Court Opinion

ID: 9809615
Source: CourtListenerOpinion
Date Created: 2023-08-31 21:18:44.94865+00
Date Added: 2024-06-11T12:44:41.099356
License: Public Domain

KITCHENS, Justice,
dissenting:
¶ 35. I respectfully dissent because the jury verdict of “guilty of capital murder” was compromised. The capital murder jury instruction included both the crime of deliberate design murder, defined in Mississippi Code Section 97 — 3—19(l)(a) (Rev. 2006), and the crime of depraved heart murder, defined in Mississippi Code Section 97-3-19(l)(b) (Rev.2006). This jury instruction did not foreclose some jurors’ finding that Franklin Fitzpatrick committed deliberate design capital murder, while, concomitantly, allowing other jurors to find him guilty of depraved.heart capital murder. The prosecution was, therefore, relieved of its burden of proving its theory of the case beyond a reasonable doubt, and it cannot be said that the verdict was unanimous, whereby all twelve jurors agreed to convict the defendant of the same crime.

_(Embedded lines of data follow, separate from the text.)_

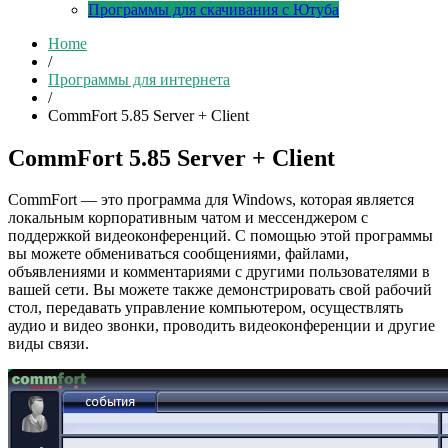
Программы для скачивания с Ютуба
Home
/
Программы для интернета
/
CommFort 5.85 Server + Client
CommFort 5.85 Server + Client
CommFort — это программа для Windows, которая является
локальным корпоративным чатом и мессенджером с
поддержкой видеоконференций. С помощью этой программы
вы можете обмениваться сообщениями, файлами,
объявлениями и комментариями с другими пользователями в
вашей сети. Вы можете также демонстрировать свой рабочий
стол, передавать управление компьютером, осуществлять
аудио и видео звонки, проводить видеоконференции и другие
виды связи.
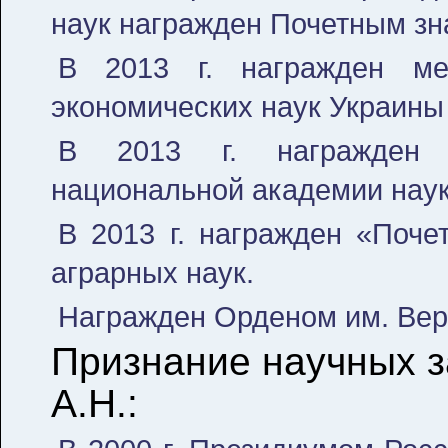
наук награжден Почетным зн
В 2013 г. награжден ме
экономических наук Украины 
В 2013 г. награжден 
национальной академии наук
В 2013 г. награжден «Поч
аграрных наук.
Награжден Орденом им. Вер
Признание научных з
А.Н.:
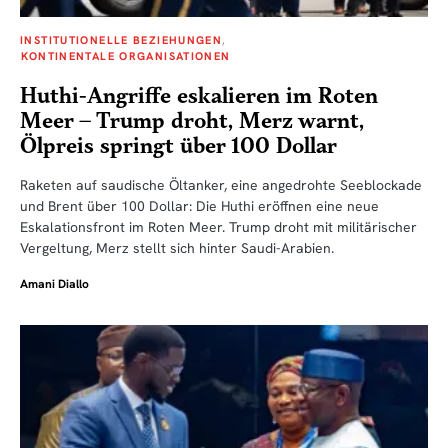
INSTITUTIONELLE BEZIEHUNGEN
KONTINENTALE ORGANISATIONEN
Huthi-Angriffe eskalieren im Roten
Meer – Trump droht, Merz warnt,
Ölpreis springt über 100 Dollar
Raketen auf saudische Öltanker, eine angedrohte Seeblockade
und Brent über 100 Dollar: Die Huthi eröffnen eine neue
Eskalationsfront im Roten Meer. Trump droht mit militärischer
Vergeltung, Merz stellt sich hinter Saudi-Arabien.
Amani Diallo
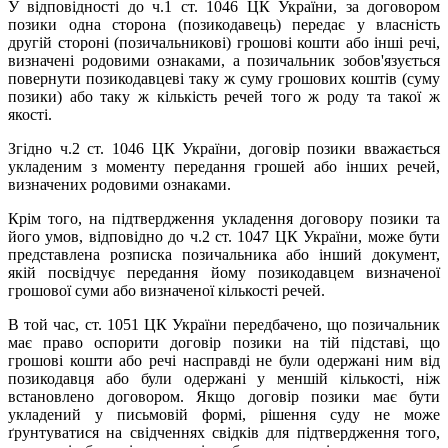
У відповідності до ч.1 ст. 1046 ЦК України, за договором
позики одна сторона (позикодавець) передає у власність
другій стороні (позичальникові) грошові кошти або інші речі,
визначені родовими ознаками, а позичальник зобов'язується
повернути позикодавцеві таку ж суму грошових коштів (суму
позики) або таку ж кількість речей того ж роду та такої ж
якості.
Згідно ч.2 ст. 1046 ЦК України, договір позики вважається
укладеним з моменту передання грошей або інших речей,
визначених родовими ознаками.
Крім того, на підтвердження укладення договору позики та
його умов, відповідно до ч.2 ст. 1047 ЦК України, може бути
представлена розписка позичальника або інший документ,
якій посвідчує передання йому позикодавцем визначеної
грошової суми або визначеної кількості речей.
В той час, ст. 1051 ЦК України передбачено, що позичальник
має право оспорити договір позики на тій підставі, що
грошові кошти або речі насправді не були одержані ним від
позикодавця або були одержані у меншій кількості, ніж
встановлено договором. Якщо договір позики має бути
укладений у письмовій формі, рішення суду не може
ґрунтуватися на свідченнях свідків для підтвердження того,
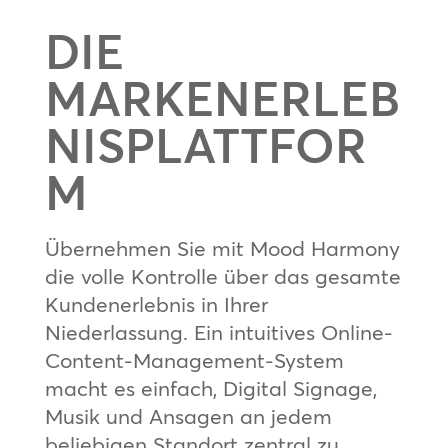
DIE
MARKENERLEB
NISPLATTFOR
M
Übernehmen Sie mit Mood Harmony
die volle Kontrolle über das gesamte
Kundenerlebnis in Ihrer
Niederlassung. Ein intuitives Online-
Content-Management-System
macht es einfach, Digital Signage,
Musik und Ansagen an jedem
beliebigen Standort zentral zu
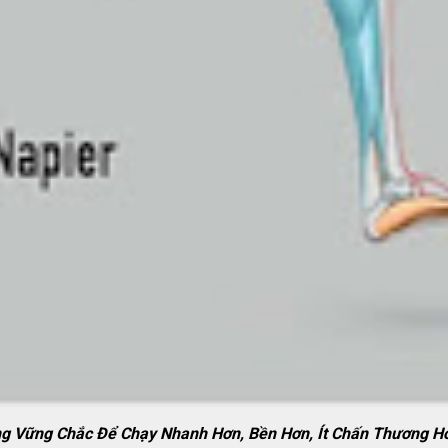
ảng Vững Chắc Để Chạy Nhanh Hơn, Bền Hơn, Ít Chấn Thương H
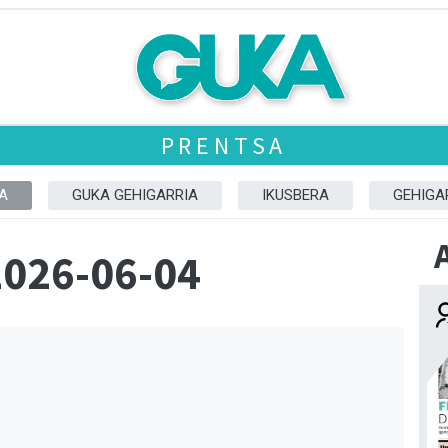
PRENTSA
A
GUKA GEHIGARRIA
IKUSBERA
GEHIGA
2026-06-04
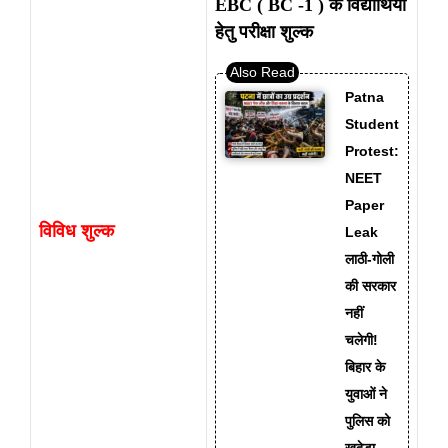
EBC ( BC -1 ) के विद्यार्थियो
हेतु परीक्षा शुल्क
Patna
Student
Protest:
NEET
Paper
विविध शुल्क
Leak
लाठी-गोली
की सरकार
नहीं
चलेगी!
बिहार के
युवाओं ने
पुलिस को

¶ 36. The indictment charged that Fitzpatrick “did unlawfully, willfully and felo-niously, without authority of law and with the deliberate design to effect death, kill and murder Dewayne Crenshaw, a Deputy *523Sheriff, while Dewayne Crenshaw was acting in his official capacity as a Deputy Sheriff ... in violation of the provisions of [Mississippi Code] Section 97-3-19(2)(a)_”6 (Emphasis added.) Mississippi Code Section 97-3-19(1) defines “murder:”

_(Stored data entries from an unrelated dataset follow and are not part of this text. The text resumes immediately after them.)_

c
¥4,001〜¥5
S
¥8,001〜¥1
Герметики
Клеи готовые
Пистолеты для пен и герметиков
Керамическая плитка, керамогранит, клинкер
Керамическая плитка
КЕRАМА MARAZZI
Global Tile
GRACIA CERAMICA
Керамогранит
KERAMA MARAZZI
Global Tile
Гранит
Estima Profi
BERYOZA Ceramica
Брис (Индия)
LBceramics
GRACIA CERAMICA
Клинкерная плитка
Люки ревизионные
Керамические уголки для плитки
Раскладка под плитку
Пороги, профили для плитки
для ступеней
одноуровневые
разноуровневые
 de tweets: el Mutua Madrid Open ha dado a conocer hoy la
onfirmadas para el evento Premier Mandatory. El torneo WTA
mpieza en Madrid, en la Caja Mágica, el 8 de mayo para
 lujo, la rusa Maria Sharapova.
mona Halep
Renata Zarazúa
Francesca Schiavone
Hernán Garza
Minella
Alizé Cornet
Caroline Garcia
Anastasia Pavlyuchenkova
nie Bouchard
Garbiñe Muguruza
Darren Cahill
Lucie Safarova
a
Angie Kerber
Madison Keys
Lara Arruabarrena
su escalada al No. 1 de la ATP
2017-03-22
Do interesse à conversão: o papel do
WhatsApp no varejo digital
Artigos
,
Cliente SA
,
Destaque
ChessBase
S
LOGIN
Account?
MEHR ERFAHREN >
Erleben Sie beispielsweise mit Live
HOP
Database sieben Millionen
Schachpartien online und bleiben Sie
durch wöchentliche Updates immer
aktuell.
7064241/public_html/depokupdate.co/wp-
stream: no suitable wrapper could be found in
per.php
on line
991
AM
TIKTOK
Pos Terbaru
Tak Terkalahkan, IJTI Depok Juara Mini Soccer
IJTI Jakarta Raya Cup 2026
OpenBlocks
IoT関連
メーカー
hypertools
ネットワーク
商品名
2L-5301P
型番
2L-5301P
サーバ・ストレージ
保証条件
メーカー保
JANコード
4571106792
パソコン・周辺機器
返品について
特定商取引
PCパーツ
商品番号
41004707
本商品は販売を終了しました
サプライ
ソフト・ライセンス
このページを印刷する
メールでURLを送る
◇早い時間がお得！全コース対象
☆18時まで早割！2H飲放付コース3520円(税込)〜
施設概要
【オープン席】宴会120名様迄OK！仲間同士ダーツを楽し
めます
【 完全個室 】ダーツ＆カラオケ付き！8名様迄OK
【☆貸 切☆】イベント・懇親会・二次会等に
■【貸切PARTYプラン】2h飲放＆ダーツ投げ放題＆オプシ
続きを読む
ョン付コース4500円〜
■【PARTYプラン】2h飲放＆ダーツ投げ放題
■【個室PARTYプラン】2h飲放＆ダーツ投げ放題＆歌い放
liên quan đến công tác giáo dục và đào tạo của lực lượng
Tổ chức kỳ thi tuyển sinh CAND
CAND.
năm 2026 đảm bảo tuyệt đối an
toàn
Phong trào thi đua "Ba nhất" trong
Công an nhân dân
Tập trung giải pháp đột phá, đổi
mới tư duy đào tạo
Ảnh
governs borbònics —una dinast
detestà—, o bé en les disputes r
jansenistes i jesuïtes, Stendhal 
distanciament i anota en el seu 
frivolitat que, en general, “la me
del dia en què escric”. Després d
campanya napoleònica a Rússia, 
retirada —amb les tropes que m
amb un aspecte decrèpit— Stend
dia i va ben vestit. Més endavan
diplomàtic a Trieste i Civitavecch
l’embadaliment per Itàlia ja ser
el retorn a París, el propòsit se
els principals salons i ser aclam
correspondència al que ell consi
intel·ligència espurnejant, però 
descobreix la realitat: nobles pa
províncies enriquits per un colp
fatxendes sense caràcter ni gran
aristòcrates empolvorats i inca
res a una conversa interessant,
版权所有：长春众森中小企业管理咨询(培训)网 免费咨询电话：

(1) The killing óf a human being without the authority of law by any means or in any manner shall be murder in the following cases:
(a) When done with deliberate design to effect the death of the person killed, dr of any human being;
(b) When done in the commission of an act eminently dangerous to others and evincing a depraved heart, regardless of human life, although without any premeditated design to effect the death of any particular individual;
Miss.Code Ann. § 97 — 3—19(l)(a), (b) (Rev. 2006) (emphasis added).

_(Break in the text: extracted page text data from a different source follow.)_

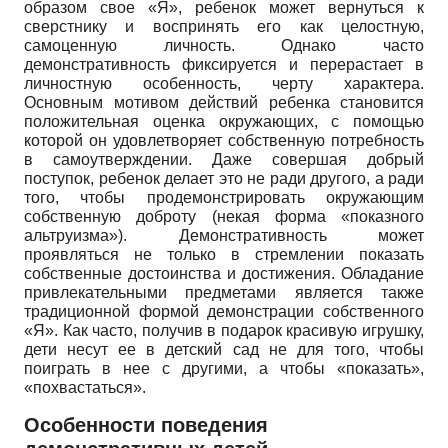
образом свое «Я», ребенок может вернуться к
сверстнику и воспринять его как целостную,
самоценную личность. Однако часто
демонстративность фиксируется и перерастает в
личностную особенность, черту характера.
Основным мотивом действий ребенка становится
положительная оценка окружающих, с помощью
которой он удовлетворяет собственную потребность
в самоутверждении. Даже совершая добрый
поступок, ребенок делает это не ради другого, а ради
того, чтобы продемонстрировать окружающим
собственную доброту (некая форма «показного
альтруизма»). Демонстративность может
проявляться не только в стремлении показать
собственные достоинства и достижения. Обладание
привлекательными предметами является также
традиционной формой демонстрации собственного
«Я». Как часто, получив в подарок красивую игрушку,
дети несут ее в детский сад не для того, чтобы
поиграть в нее с другими, а чтобы «показать»,
«похвастаться».
Особенности поведения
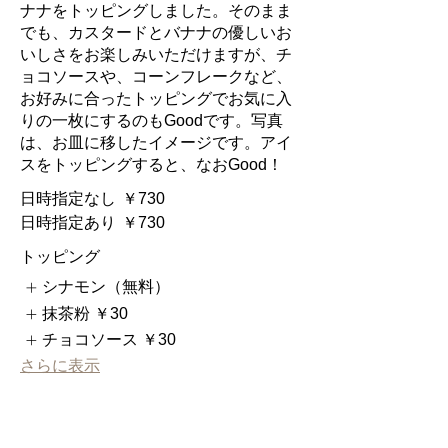
ナナをトッピングしました。そのまま
でも、カスタードとバナナの優しいお
いしさをお楽しみいただけますが、チ
ョコソースや、コーンフレークなど、
お好みに合ったトッピングでお気に入
りの一枚にするのもGoodです。写真
は、お皿に移したイメージです。アイ
スをトッピングすると、なおGood！
日時指定なし
￥730
日時指定あり
￥730
トッピング
シナモン（無料）
抹茶粉
￥30
チョコソース
￥30
さらに表示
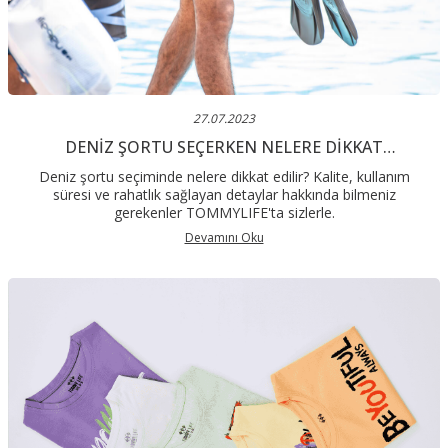
27.07.2023
DENIZ ŞORTU SEÇERKEN NELERE DIKKAT
EDILMELIDIR?
Deniz şortu seçiminde nelere dikkat edilir? Kalite, kullanım
süresi ve rahatlık sağlayan detaylar hakkında bilmeniz
gerekenler TOMMYLIFE'ta sizlerle.
Devamını Oku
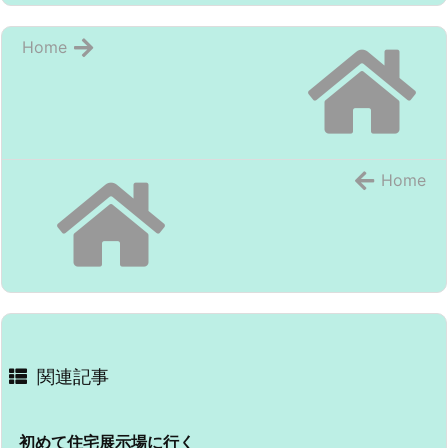
Home
Home
関連記事
初めて住宅展示場に行く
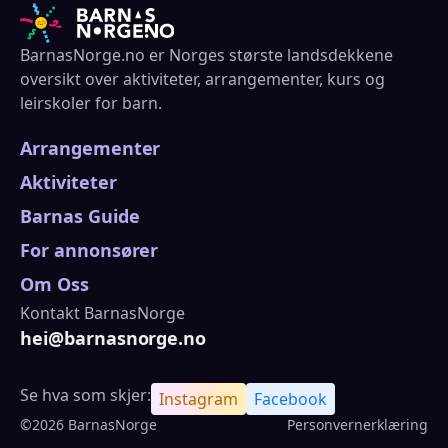
BarnasNorge.no er Norges største landsdekkene
oversikt over aktiviteter, arrangementer, kurs og
leirskoler for barn.
Arrangementer
Aktiviteter
Barnas Guide
For annonsører
Om Oss
Kontakt BarnasNorge
hei@barnasnorge.no
Se hva som skjer:
Instagram
Facebook
©2026 BarnasNorge
Personvernerklæring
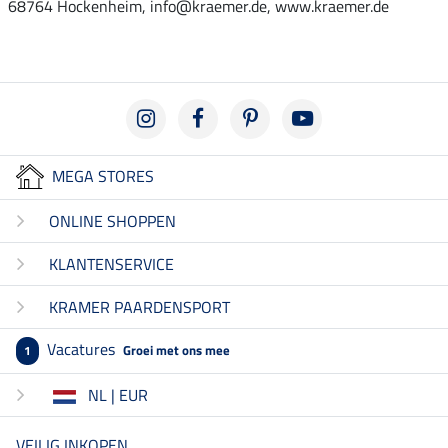
68764 Hockenheim, info@kraemer.de, www.kraemer.de
MEGA STORES
ONLINE SHOPPEN
KLANTENSERVICE
KRAMER PAARDENSPORT
Vacatures
Groei met ons mee
1
NL | EUR
VEILIG INKOPEN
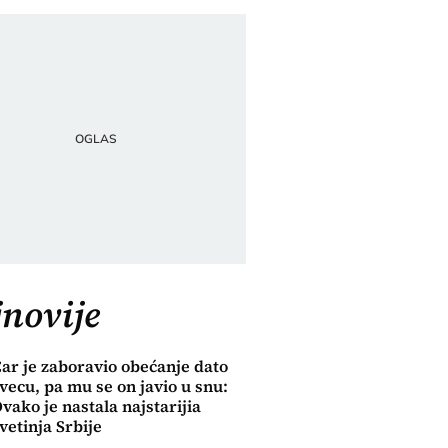
novije
ar je zaboravio obećanje dato
vecu, pa mu se on javio u snu:
vako je nastala najstarijia
vetinja Srbije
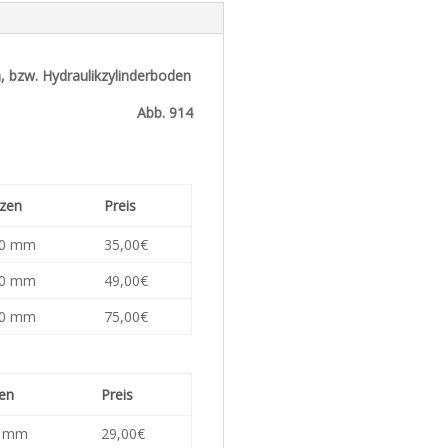
 bzw. Hydraulikzylinderboden
Abb. 914
zen
Preis
30 mm
35,00€
40 mm
49,00€
50 mm
75,00€
en
Preis
0 mm
29,00€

¶ 37. In spite of the statutory language set forth above and notwithstanding the attempted specificity with which Fitzpatrick was indicted, the jury was instructed as follows:
THE COURT instructs you the jury that in order to find Mr. Fitzpatrick guilty of capital murder of Dewayne Crenshaw, you must find that each of the following elements of capital murder have been met:
1.) The deceased, Dewayne Cren-shaw, was a living person; and
2.) On or about December 3, 2010, in Tippah County, Mississippi, the defendant, Franklin ■ Fitzpatrick, did willfully and feloniously, without the authority of law with deliberate design, kill and murder Dewayne Crenshaw or that the defendant, Franklin Fitzpatrick, did kill Dewayne Crenshaw while in the commission of an act eminently dangerous to others and evincing a depraved heart, regardless .of human life, although without any premeditated design to effect the death of an particular individual and;
3.) That, Dewayne Crenshaw, at the time of his murder, was a law enforcement officer in the line of duty for the Tippah County Sheriffs Department, and the defendant, Franklin Fitzpatrick, knew or should have known Dewayne Cren-shaw was a law enforcement officer 7 in the line of duty,
then you shall find the Defendant, Franklin Fitzpatrick, “guilty” as charged of capital murder.
(Emphasis added.)
¶ 38. It is true, as the majority relates, that the crime of deliberate design murder has “been coalesced” with the crime of depraved heart murder, since, “as a matter of common sense, every murder done with deliberate design to effect the death of another human being is by definition done in the commission of an act imminently dangerous to others and evincing a de*524praved heart, regardless of human life.” Hawkins v. State, 101 So.3d 638, 642 (Miss.2012) (internal citations omitted); accord Catchings v. State, 684 So.2d 591, 599 (Miss.1996). In the case of Hawkins v. State, the defendant had argued to this Court that premeditation was required for him to receive a conviction for capital murder, and we rejected his argument. Hawkins, 101 So.3d at 643. But none of the cases in which we have held that depraved heart murder is subsumed into deliberate design murder contemplated the context of Mississippi Code Section 97-3-19(2)(a), which provides:
(2) The killing of a human being without the authority of law by any means or in any manner shall be capital murder in the following cases:
(a) Murder which is perpetrated by killing a peace officer or fireman while such officer or fireman is acting in his official capacity or by reason of an act performed in his official capacity, and with knowledge that the victim was a peace officer or fireman.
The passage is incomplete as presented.